To start the new year we are inviting Todd Schneider who recently published a fascinating, in-depth analysis of NYC Taxi and Uber trips.
About the talk:
Personal computers are really powerful: more than powerful enough to analyze the full dataset of every NYC taxi trip from 2009 to 2015—over 1.1 billion trips! I'll go over my recent work analyzing the full taxi dataset (http://toddwschneider.com/posts/analyzing-1-1-billion-nyc-taxi-and-uber-trips-with-a-vengeance/) using PostgreSQL, PostGIS, and R, and discuss some underlying tips and techniques that I've found helpful for analyzing medium-sized datasets.
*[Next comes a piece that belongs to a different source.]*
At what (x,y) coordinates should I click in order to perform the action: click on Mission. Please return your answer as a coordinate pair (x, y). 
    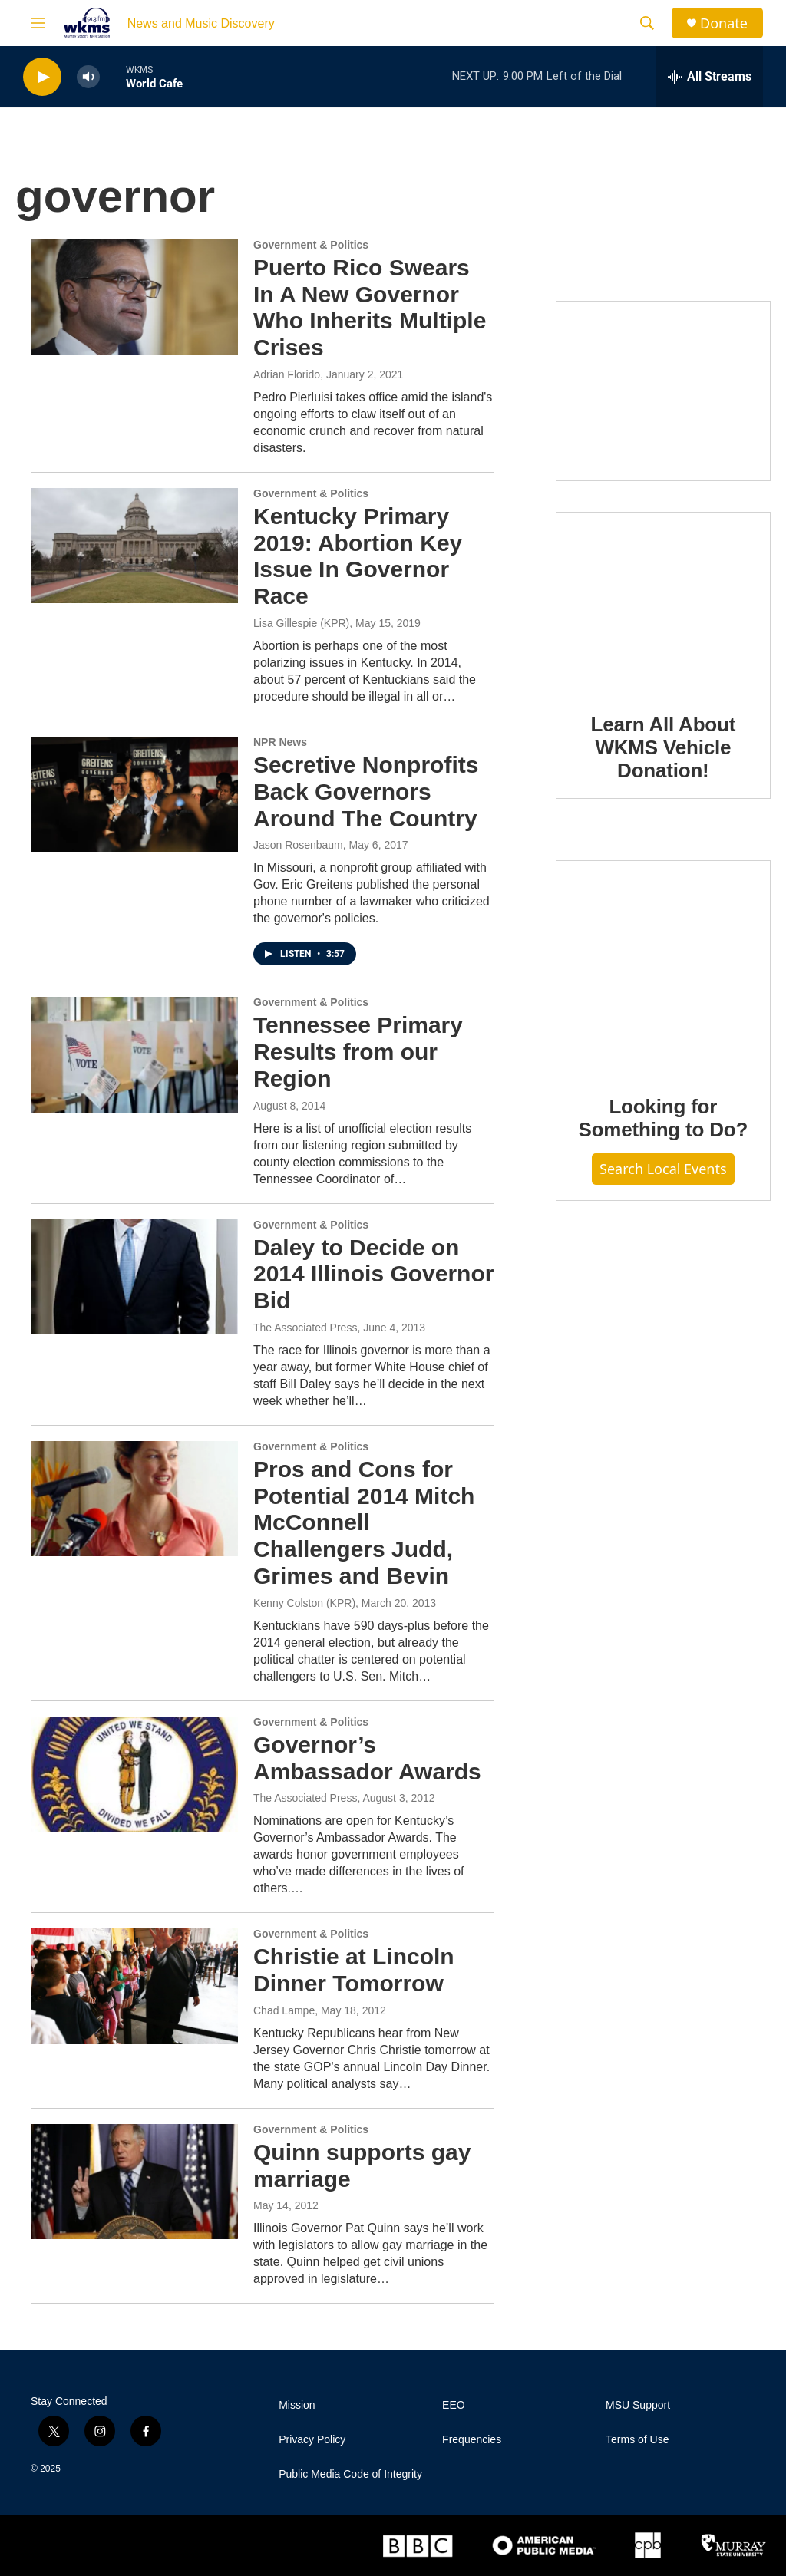
    Looking at the image, I should click on (297, 2405).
It's not always clear what constitutes "small", "medium", or "big" data, but for the purposes of this talk, I'll consider medium data to mean "a few hundred gigabytes"—small enough to fit on your local hard disk, but big enough that you have to plan ahead and act deliberately if you want to extract meaningful insights within a reasonable amount of time.
Todd Schneider (http://toddwschneider.com) writes software at Genius (http://genius.com). Before that, he spent six years building statistical models to value mortgage-backed securities at Ellington Management Group (http://www.ellington.com), and before that he studied applied math and electrical engineering at Yale. His interests beyond data/math/computers include golf, prediction markets, and action movies. He writes at http://toddwschneider.com .
Pizza starts at 6:30, the talk at 7 then the bar after.